> [Your task]: Transcribe all the data below exactly, leaving its pictures out.

== Source records

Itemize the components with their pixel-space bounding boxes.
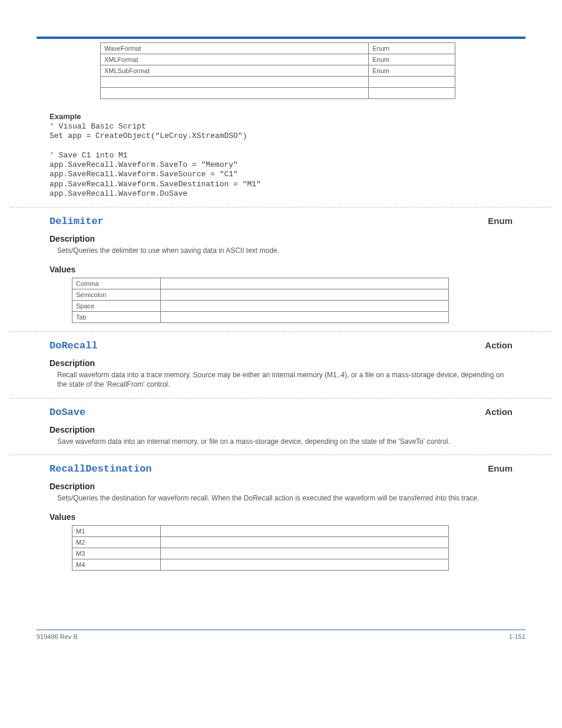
values-heading: Values <box>49 265 525 274</box>
table-cell: Comma <box>72 278 161 289</box>
table-cell <box>160 559 448 570</box>
table-cell <box>160 536 448 548</box>
table-row: Tab <box>72 312 449 323</box>
section-type: Action <box>485 340 513 350</box>
values-table-wrap: Comma Semicolon Space Tab <box>72 278 457 323</box>
section-header: DoRecall Action <box>37 340 525 351</box>
table-cell: Enum <box>369 65 455 77</box>
section-header: Delimiter Enum <box>37 216 525 227</box>
table-cell <box>160 301 448 312</box>
section-type: Action <box>485 407 513 417</box>
table-cell: Semicolon <box>72 289 161 301</box>
description-text: Sets/Queries the destination for wavefor… <box>57 493 513 503</box>
section-header: DoSave Action <box>37 407 525 418</box>
table-cell <box>160 278 448 289</box>
table-cell <box>101 88 369 99</box>
table-row: M4 <box>72 559 449 570</box>
table-cell <box>160 548 448 559</box>
table-cell <box>369 77 455 88</box>
table-row: Comma <box>72 278 449 289</box>
table-cell <box>101 77 369 88</box>
footer-left: 919486 Rev B <box>37 633 78 640</box>
document-page: WaveFormat Enum XMLFormat Enum XMLSubFor… <box>0 0 562 664</box>
header-rule <box>37 37 525 39</box>
example-label: Example <box>49 112 525 121</box>
table-row: WaveFormat Enum <box>101 43 455 54</box>
table-row <box>101 77 455 88</box>
table-cell: M4 <box>72 559 161 570</box>
table-cell: Tab <box>72 312 161 323</box>
values-table: M1 M2 M3 M4 <box>72 525 449 571</box>
page-footer: 919486 Rev B 1-151 <box>37 630 525 640</box>
section-type: Enum <box>488 216 513 226</box>
values-heading: Values <box>49 512 525 522</box>
section-title: RecallDestination <box>49 463 151 475</box>
table-row: XMLFormat Enum <box>101 54 455 65</box>
section-divider <box>10 207 552 207</box>
code-block: ' Visual Basic Script Set app = CreateOb… <box>49 122 525 199</box>
table-cell: XMLSubFormat <box>101 65 369 77</box>
table-row: XMLSubFormat Enum <box>101 65 455 77</box>
section-divider <box>10 454 552 455</box>
table-cell <box>160 312 448 323</box>
table-row <box>101 88 455 99</box>
description-text: Sets/Queries the delimiter to use when s… <box>57 246 513 255</box>
table-cell: XMLFormat <box>101 54 369 65</box>
top-table: WaveFormat Enum XMLFormat Enum XMLSubFor… <box>100 42 455 99</box>
description-heading: Description <box>49 425 525 434</box>
values-table-wrap: M1 M2 M3 M4 <box>72 525 457 571</box>
table-row: M2 <box>72 536 449 548</box>
section-header: RecallDestination Enum <box>37 463 525 475</box>
description-text: Save waveform data into an internal memo… <box>57 437 513 446</box>
section-divider <box>10 398 552 398</box>
table-cell: Enum <box>369 43 455 54</box>
table-cell: M2 <box>72 536 161 548</box>
table-cell: M3 <box>72 548 161 559</box>
description-text: Recall waveform data into a trace memory… <box>57 370 513 389</box>
table-cell: WaveFormat <box>101 43 369 54</box>
top-table-wrap: WaveFormat Enum XMLFormat Enum XMLSubFor… <box>37 42 525 99</box>
table-row: M1 <box>72 525 449 536</box>
section-title: Delimiter <box>49 216 104 227</box>
section-title: DoSave <box>49 407 85 418</box>
table-cell: M1 <box>72 525 161 536</box>
description-heading: Description <box>49 482 525 491</box>
footer-right: 1-151 <box>509 633 525 640</box>
table-cell: Space <box>72 301 161 312</box>
section-divider <box>10 331 552 332</box>
description-heading: Description <box>49 358 525 368</box>
table-row: Space <box>72 301 449 312</box>
table-cell <box>160 289 448 301</box>
values-table: Comma Semicolon Space Tab <box>72 278 449 323</box>
description-heading: Description <box>49 234 525 243</box>
table-row: Semicolon <box>72 289 449 301</box>
table-cell: Enum <box>369 54 455 65</box>
table-row: M3 <box>72 548 449 559</box>
table-cell <box>160 525 448 536</box>
section-title: DoRecall <box>49 340 98 351</box>
table-cell <box>369 88 455 99</box>
section-type: Enum <box>488 463 513 473</box>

====

> [Response box]:
Itemize the components with their pixel-space bounding boxes.
values-heading: Values <box>49 265 525 274</box>
table-cell: Comma <box>72 278 161 289</box>
table-cell <box>160 559 448 570</box>
table-cell <box>160 536 448 548</box>
table-row: Tab <box>72 312 449 323</box>
section-type: Action <box>485 340 513 350</box>
values-table-wrap: Comma Semicolon Space Tab <box>72 278 457 323</box>
section-header: DoRecall Action <box>37 340 525 351</box>
table-cell: Enum <box>369 65 455 77</box>
section-header: Delimiter Enum <box>37 216 525 227</box>
table-cell <box>160 301 448 312</box>
section-type: Action <box>485 407 513 417</box>
table-cell: Semicolon <box>72 289 161 301</box>
description-text: Sets/Queries the destination for wavefor… <box>57 493 513 503</box>
section-header: DoSave Action <box>37 407 525 418</box>
table-cell <box>160 278 448 289</box>
table-cell <box>101 88 369 99</box>
table-row: M4 <box>72 559 449 570</box>
table-cell <box>160 548 448 559</box>
table-cell <box>369 77 455 88</box>
table-row: Comma <box>72 278 449 289</box>
table-cell <box>101 77 369 88</box>
footer-left: 919486 Rev B <box>37 633 78 640</box>
document-page: WaveFormat Enum XMLFormat Enum XMLSubFor… <box>0 0 562 664</box>
header-rule <box>37 37 525 39</box>
example-label: Example <box>49 112 525 121</box>
table-row: WaveFormat Enum <box>101 43 455 54</box>
table-row <box>101 77 455 88</box>
table-cell: M4 <box>72 559 161 570</box>
table-cell: Tab <box>72 312 161 323</box>
values-table: M1 M2 M3 M4 <box>72 525 449 571</box>
page-footer: 919486 Rev B 1-151 <box>37 630 525 640</box>
section-type: Enum <box>488 216 513 226</box>
values-heading: Values <box>49 512 525 522</box>
section-title: RecallDestination <box>49 463 151 475</box>
table-row: XMLFormat Enum <box>101 54 455 65</box>
section-divider <box>10 207 552 207</box>
code-block: ' Visual Basic Script Set app = CreateOb… <box>49 122 525 199</box>
table-cell: XMLSubFormat <box>101 65 369 77</box>
table-row: XMLSubFormat Enum <box>101 65 455 77</box>
section-divider <box>10 454 552 455</box>
table-cell <box>160 312 448 323</box>
table-row <box>101 88 455 99</box>
description-text: Sets/Queries the delimiter to use when s… <box>57 246 513 255</box>
table-cell: XMLFormat <box>101 54 369 65</box>
top-table: WaveFormat Enum XMLFormat Enum XMLSubFor… <box>100 42 455 99</box>
description-heading: Description <box>49 425 525 434</box>
values-table-wrap: M1 M2 M3 M4 <box>72 525 457 571</box>
table-row: M2 <box>72 536 449 548</box>
section-header: RecallDestination Enum <box>37 463 525 475</box>
description-text: Save waveform data into an internal memo… <box>57 437 513 446</box>
section-divider <box>10 398 552 398</box>
table-cell: Enum <box>369 43 455 54</box>
table-cell: M2 <box>72 536 161 548</box>
table-cell: M3 <box>72 548 161 559</box>
description-text: Recall waveform data into a trace memory… <box>57 370 513 389</box>
table-cell: WaveFormat <box>101 43 369 54</box>
top-table-wrap: WaveFormat Enum XMLFormat Enum XMLSubFor… <box>37 42 525 99</box>
table-row: M1 <box>72 525 449 536</box>
section-title: Delimiter <box>49 216 104 227</box>
section-title: DoSave <box>49 407 85 418</box>
table-cell: M1 <box>72 525 161 536</box>
description-heading: Description <box>49 482 525 491</box>
footer-right: 1-151 <box>509 633 525 640</box>
table-cell: Space <box>72 301 161 312</box>
section-divider <box>10 331 552 332</box>
description-heading: Description <box>49 358 525 368</box>
table-row: Space <box>72 301 449 312</box>
table-cell <box>160 289 448 301</box>
values-table: Comma Semicolon Space Tab <box>72 278 449 323</box>
description-heading: Description <box>49 234 525 243</box>
table-row: Semicolon <box>72 289 449 301</box>
table-cell: Enum <box>369 54 455 65</box>
table-row: M3 <box>72 548 449 559</box>
table-cell <box>160 525 448 536</box>
section-title: DoRecall <box>49 340 98 351</box>
table-cell <box>369 88 455 99</box>
section-type: Enum <box>488 463 513 473</box>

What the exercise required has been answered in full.